● WORK TO BE COMPLETED
Can you restate the lines of the entries below, word for word, from the first one through the line that includes "CHOISIR UNE ASSURANCE"?

● SOURCE MATERIAL
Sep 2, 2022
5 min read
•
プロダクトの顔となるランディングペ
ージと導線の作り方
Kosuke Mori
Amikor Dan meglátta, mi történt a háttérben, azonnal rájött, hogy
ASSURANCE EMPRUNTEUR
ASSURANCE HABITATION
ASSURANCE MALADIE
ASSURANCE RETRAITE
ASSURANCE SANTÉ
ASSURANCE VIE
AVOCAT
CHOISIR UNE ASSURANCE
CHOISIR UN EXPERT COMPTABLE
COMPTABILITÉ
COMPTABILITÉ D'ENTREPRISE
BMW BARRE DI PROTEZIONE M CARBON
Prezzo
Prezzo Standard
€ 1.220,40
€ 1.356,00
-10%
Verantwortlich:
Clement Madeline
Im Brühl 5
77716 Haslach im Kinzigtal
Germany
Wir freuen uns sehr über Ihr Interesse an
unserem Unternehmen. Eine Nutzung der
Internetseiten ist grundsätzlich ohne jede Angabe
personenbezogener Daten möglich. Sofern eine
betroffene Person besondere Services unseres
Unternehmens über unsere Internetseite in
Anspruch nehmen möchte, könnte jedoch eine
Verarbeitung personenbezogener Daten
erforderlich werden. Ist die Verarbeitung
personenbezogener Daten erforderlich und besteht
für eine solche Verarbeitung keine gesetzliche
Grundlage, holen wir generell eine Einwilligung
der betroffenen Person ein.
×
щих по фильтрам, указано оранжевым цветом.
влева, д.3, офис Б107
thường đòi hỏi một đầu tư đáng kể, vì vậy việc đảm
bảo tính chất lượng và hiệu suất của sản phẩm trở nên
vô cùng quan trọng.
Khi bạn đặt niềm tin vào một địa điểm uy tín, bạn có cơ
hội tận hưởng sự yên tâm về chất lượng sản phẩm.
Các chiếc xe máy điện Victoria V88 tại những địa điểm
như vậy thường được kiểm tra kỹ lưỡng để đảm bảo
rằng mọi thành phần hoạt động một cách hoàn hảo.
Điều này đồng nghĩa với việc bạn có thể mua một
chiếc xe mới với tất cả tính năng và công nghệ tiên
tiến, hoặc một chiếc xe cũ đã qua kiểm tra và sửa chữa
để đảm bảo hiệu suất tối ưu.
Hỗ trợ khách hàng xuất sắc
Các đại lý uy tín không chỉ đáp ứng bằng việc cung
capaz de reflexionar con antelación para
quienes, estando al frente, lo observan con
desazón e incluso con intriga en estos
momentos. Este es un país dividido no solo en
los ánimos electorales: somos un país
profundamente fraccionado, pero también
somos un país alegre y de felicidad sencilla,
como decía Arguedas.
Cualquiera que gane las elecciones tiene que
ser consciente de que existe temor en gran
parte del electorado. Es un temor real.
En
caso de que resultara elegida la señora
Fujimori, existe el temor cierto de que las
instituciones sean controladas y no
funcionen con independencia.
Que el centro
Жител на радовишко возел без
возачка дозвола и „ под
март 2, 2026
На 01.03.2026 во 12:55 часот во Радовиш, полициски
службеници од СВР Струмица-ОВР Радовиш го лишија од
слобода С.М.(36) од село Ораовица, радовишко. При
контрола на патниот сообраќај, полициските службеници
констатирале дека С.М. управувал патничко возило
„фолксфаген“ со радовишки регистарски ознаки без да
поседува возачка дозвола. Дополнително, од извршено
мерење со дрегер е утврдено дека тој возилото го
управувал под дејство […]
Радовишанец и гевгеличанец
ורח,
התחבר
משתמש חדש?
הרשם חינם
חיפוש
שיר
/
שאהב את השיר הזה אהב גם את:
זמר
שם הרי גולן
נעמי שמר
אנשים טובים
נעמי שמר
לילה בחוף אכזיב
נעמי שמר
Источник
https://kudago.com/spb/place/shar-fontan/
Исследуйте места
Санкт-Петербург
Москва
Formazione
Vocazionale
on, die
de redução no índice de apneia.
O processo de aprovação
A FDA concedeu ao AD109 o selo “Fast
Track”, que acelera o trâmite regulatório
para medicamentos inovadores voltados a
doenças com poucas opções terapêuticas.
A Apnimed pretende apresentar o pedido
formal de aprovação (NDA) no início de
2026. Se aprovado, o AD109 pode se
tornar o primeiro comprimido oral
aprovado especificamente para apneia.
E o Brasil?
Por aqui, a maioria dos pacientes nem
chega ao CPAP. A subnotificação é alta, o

● RESULT
Sep 2, 2022
5 min read
•
プロダクトの顔となるランディングペ
ージと導線の作り方
Kosuke Mori
Amikor Dan meglátta, mi történt a háttérben, azonnal rájött, hogy
ASSURANCE EMPRUNTEUR
ASSURANCE HABITATION
ASSURANCE MALADIE
ASSURANCE RETRAITE
ASSURANCE SANTÉ
ASSURANCE VIE
AVOCAT
CHOISIR UNE ASSURANCE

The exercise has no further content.